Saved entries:
►

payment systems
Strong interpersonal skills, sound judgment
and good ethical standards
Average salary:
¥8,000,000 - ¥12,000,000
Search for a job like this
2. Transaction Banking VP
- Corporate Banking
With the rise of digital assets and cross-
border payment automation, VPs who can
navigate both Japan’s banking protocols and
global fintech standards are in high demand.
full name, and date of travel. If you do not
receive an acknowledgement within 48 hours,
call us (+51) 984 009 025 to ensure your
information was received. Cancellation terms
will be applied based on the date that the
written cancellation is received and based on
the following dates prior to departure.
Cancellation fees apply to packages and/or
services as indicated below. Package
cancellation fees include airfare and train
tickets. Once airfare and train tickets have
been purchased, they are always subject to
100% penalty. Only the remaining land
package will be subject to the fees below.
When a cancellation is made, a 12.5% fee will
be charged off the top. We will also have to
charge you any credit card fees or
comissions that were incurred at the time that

◄
►

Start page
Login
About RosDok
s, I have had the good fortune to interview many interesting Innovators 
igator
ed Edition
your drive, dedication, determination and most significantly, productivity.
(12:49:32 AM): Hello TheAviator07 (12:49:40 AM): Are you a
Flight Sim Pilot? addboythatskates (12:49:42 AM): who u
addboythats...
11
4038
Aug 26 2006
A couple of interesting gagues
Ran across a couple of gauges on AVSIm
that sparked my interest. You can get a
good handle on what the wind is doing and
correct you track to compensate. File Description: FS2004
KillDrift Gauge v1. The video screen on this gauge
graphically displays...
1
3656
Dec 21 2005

◄
►

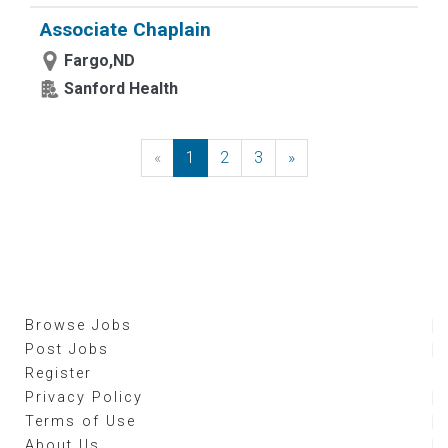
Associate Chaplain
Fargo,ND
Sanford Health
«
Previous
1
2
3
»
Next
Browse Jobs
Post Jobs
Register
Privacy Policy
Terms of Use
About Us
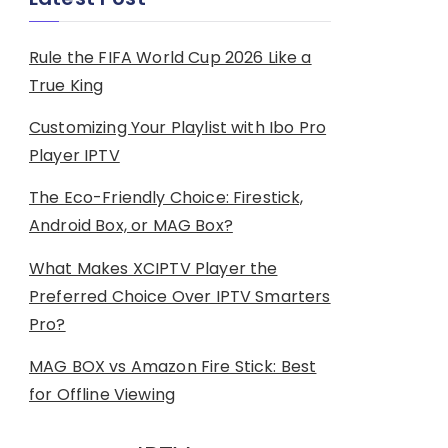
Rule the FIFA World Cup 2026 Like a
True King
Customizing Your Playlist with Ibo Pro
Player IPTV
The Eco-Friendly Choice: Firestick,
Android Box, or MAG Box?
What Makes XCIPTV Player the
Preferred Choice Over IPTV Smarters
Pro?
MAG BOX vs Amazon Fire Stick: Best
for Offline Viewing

◄

Work to be completed: In the records above, which lines hold the string "fees"? Copy each one.

Solution below:
Cancellation fees apply to packages and/or
cancellation fees include airfare and train
package will be subject to the fees below.
charge you any credit card fees or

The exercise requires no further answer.